Alphonse Mucha, Gismonda, 1894, lithographie en couleur, Fondation Mucha, Prague © Mucha Trust 2018

Né en Moravie en 1860, Alphonse Mucha arrive à Paris en 1887. Il gagne sa vie de bohème en réalisant des illustrations pour des livres et des revues. Au milieu des années 1890, il rencontre la tragédienne Sarah Bernhardt, et réalise pour elle l’affiche Gismonda. La femme, icône à la verticale, est animée de volutes florales devant un décor céramique qui l’auréole. Mucha tient sa gloire.

À Paris, les affiches s’exposent alors en couleurs, la publicité réclame et instaure cette culture visuelle qui orne la Belle Époque. Et l’Art Nouveau, le « style Mucha » rayonne bientôt dans toute l’Europe. On raffole de ces lignes en coups de fouet,  des figures héroïques et des allégories de profil qui sourient, font la moue, encerclées d’arabesques dynamiques.
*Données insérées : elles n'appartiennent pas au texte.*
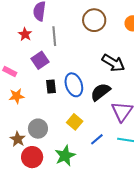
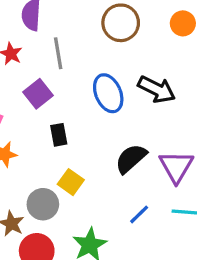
blue ellipse: (74, 85) -> (108, 93), moved
black semicircle: (100, 92) -> (131, 159), moved
yellow square: (75, 122) -> (71, 182), moved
L’exposition montre ces affiches, ainsi que les dessins et les cartons que Mucha réalise pour leur exécution.

Mais au musée du Luxembourg, on peut aussi découvrir un dessin de charnier, de corps dégringolant, contre des peintures qui traduisent l’intime espérance de l’artiste.

Alphonse Mucha, La Lumière de l’espérance, 1933, huile sur toile, Fondation Mucha, Prague © Mucha Trust 2018

En 1911, l’artiste commence la réalisation de sa grande ambition : L’Épopée slave. Il choisit vingt grands épisodes de l’histoire de son peuple pour exalter et inspirer ce dernier avec une œuvre monumentale. Vingt ans plus tard, il peint des figures plus ramassées, sur un fond sombre et volontiers brumeux, les yeux sont tantôt clos, tantôt exorbités.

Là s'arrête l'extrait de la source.